Here’s what I see: Brooks Lee lofts a soft fly ball 248 feet from home plate. Chandler Simpson circles it but loses a bit of momentum by the time it lands in his glove. Twins third base coach Tommy Watkins sends the not-particularly-fast Trevor Larnach (18th-percentile sprint speed). Shallow fly ball, slow runner, close play at the plate — Larnach slides in just ahead of the throw. It’s an exciting sequence, and I’ve missed an important part of it.
During a talk at the Saberseminar conference two Saturdays past, Josh Kalk, an assistant general manager with the Minnesota Twins, went through this same exercise, showing this Lee sacrifice fly, and then asking the audience: What do you notice? He wanted to talk about the play behind the play. Specifically, he wanted to talk about this guy:
That’s Carlos Correa, reading the throw and scampering off to second base. Whether teams capitalize on these trail runner opportunities, Kalk suggested, matters more than most people realize.
There it was, a perfect post idea presented on a platter. How often do teams take advantage of potential trail runner advances? Which teams do it best? And what sort of impact are we talking about here?
I figured the differences between teams would be marginal at best. Baserunning margins, even in the broadest sense, are pretty slim. By Statcast’s Baserunning Run Value leaderboard, the spread between the best team (the Brewers) and the worst (the Rockies) is 20 runs, or roughly two wins. (Our analogous BsR statistic sees the gap as roughly the same.) Compared to hitting, pitching, and even fielding, baserunning is sort of the ugly duckling of public baseball analysis, and I think the narrow differences between teams help to explain why.
Another reason: Much of the variation between these teams can be explained by a single obvious variable. In general, fast teams tend to be good baserunning teams. The BsR-leading Brewers, for example, are also the second-fastest team in the majors. The relationship between sprint speed and baserunning value is relatively strong — since the dawn of the Statcast era (2015), there is an r-squared of 0.307 between team sprint speed and a blended version of FanGraphs BsR and Statcast baserunning value:
But even after factoring in sprint speed, there’s still a good chunk of variation to account for. Take the poor Rockies. Their sprint speed is identical to the Brewers’; they also rank dead last in both BsR and Baserunning Run Value. As Juan Soto and Josh Naylor have shown this season, speed isn’t everything when it comes to running the bases with skill. It takes instincts, good reads, split-second decisions, and quality coaching on the corners. It’s more than just zooming from base to base.
Take the Lee sacrifice fly from the lede, where the slow-footed Correa advanced to second on the throw. There is a crucial part of the play where Correa must make the decision to either break for second or stay put at first. It’s right around here, when the third baseman Junior Caminero has to make a similarly difficult split-second decision:
If Caminero cuts off the throw and Correa is hung out in no man’s land, that’s the end of the inning. But he moves his glove at the last second, letting the throw sail home. Given how close the play was at the plate, I think Caminero made the right call. But perhaps even better was Correa’s read — Caminero was in perfect position, and Correa managed to take the base anyway.

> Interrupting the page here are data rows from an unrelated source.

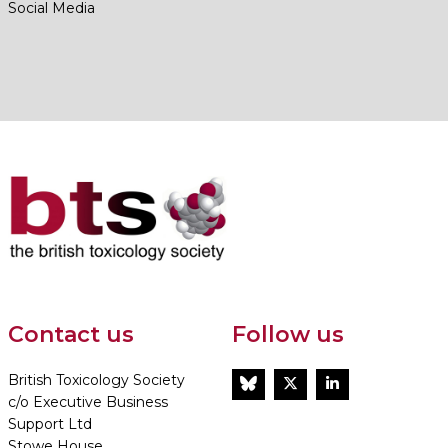
Social Media
Contact us
Follow us
British Toxicology Society
BlueSky
Twitter
LinkedIn
c/o Executive Business
Support Ltd
Stowe House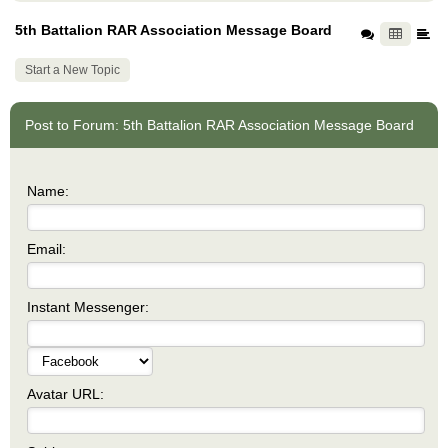
5th Battalion RAR Association Message Board
Start a New Topic
Post to Forum: 5th Battalion RAR Association Message Board
Name:
Email:
Instant Messenger:
Avatar URL: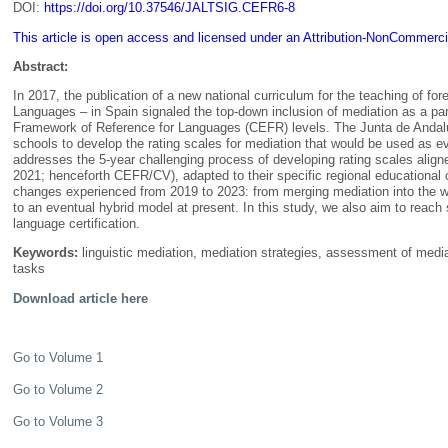
DOI:
https://doi.org/10.37546/JALTSIG.CEFR6-8
This article is open access and licensed under an Attribution-NonCommerci
Abstract:
In 2017, the publication of a new national curriculum for the teaching of fo
Languages – in Spain signaled the top-down inclusion of mediation as a pa
Framework of Reference for Languages (CEFR) levels. The Junta de Andal
schools to develop the rating scales for mediation that would be used as 
addresses the 5-year challenging process of developing rating scales ali
2021; henceforth CEFR/CV), adapted to their specific regional educational
changes experienced from 2019 to 2023: from merging mediation into the wri
to an eventual hybrid model at present. In this study, we also aim to reach 
language certification.
Keywords:
linguistic mediation, mediation strategies, assessment of media
tasks
Download article here
Go to Volume 1
Go to Volume 2
Go to Volume 3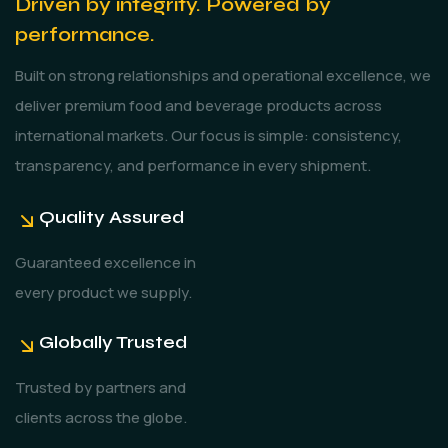
Driven by integrity. Powered by
performance.
Built on strong relationships and operational excellence, we
deliver premium food and beverage products across
international markets. Our focus is simple: consistency,
transparency, and performance in every shipment.
Quality Assured
Guaranteed excellence in
every product we supply.
Globally Trusted
Trusted by partners and
clients across the globe.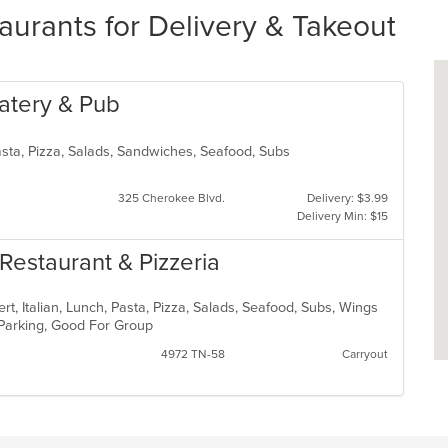
urants for Delivery & Takeout
 Eatery & Pub
Pasta, Pizza, Salads, Sandwiches, Seafood, Subs
325 Cherokee Blvd.
Delivery: $3.99
Delivery Min: $15
n Restaurant & Pizzeria
t, Italian, Lunch, Pasta, Pizza, Salads, Seafood, Subs, Wings
 Parking, Good For Group
4972 TN-58
Carryout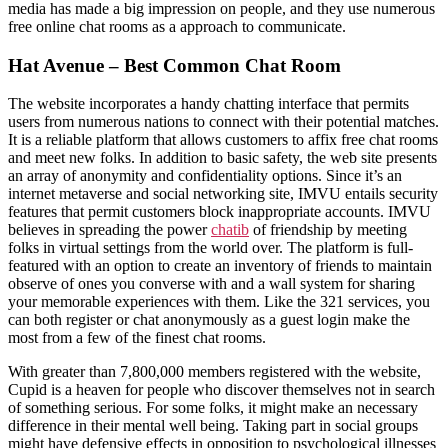
media has made a big impression on people, and they use numerous
free online chat rooms as a approach to communicate.
Hat Avenue – Best Common Chat Room
The website incorporates a handy chatting interface that permits
users from numerous nations to connect with their potential matches.
It is a reliable platform that allows customers to affix free chat rooms
and meet new folks. In addition to basic safety, the web site presents
an array of anonymity and confidentiality options. Since it’s an
internet metaverse and social networking site, IMVU entails security
features that permit customers block inappropriate accounts. IMVU
believes in spreading the power
chatib
of friendship by meeting
folks in virtual settings from the world over. The platform is full-
featured with an option to create an inventory of friends to maintain
observe of ones you converse with and a wall system for sharing
your memorable experiences with them. Like the 321 services, you
can both register or chat anonymously as a guest login make the
most from a few of the finest chat rooms.
With greater than 7,800,000 members registered with the website,
Cupid is a heaven for people who discover themselves not in search
of something serious. For some folks, it might make an necessary
difference in their mental well being. Taking part in social groups
might have defensive effects in opposition to psychological illnesses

Not all trail runner scenarios are this complicated; there are times when even the most oafish of baserunners can coast into second. If it was mostly coasting oafs, you’d expect all teams to exhibit roughly the same skill level. But that doesn’t turn out to be the case.
To gather my data, I relied on the wisdom of the official scorers. There is no easy way to account for trail runners, as I’ve learned rather painfully over the last couple of weeks. Baseball Savant provides a .csv file of every single pitch thrown in the regular season (shout out Baseball Savant), but these data do not include much baserunning information in tabular form — only where the runners started, really, and the identity of said runners. An R function produces the ensuing base state of a given play (thanks to Robert Frey for pointing this out), but there’s no way to determine whether the runner on second got there because he hit a double or because he hit a single and advanced to second as a trail runner.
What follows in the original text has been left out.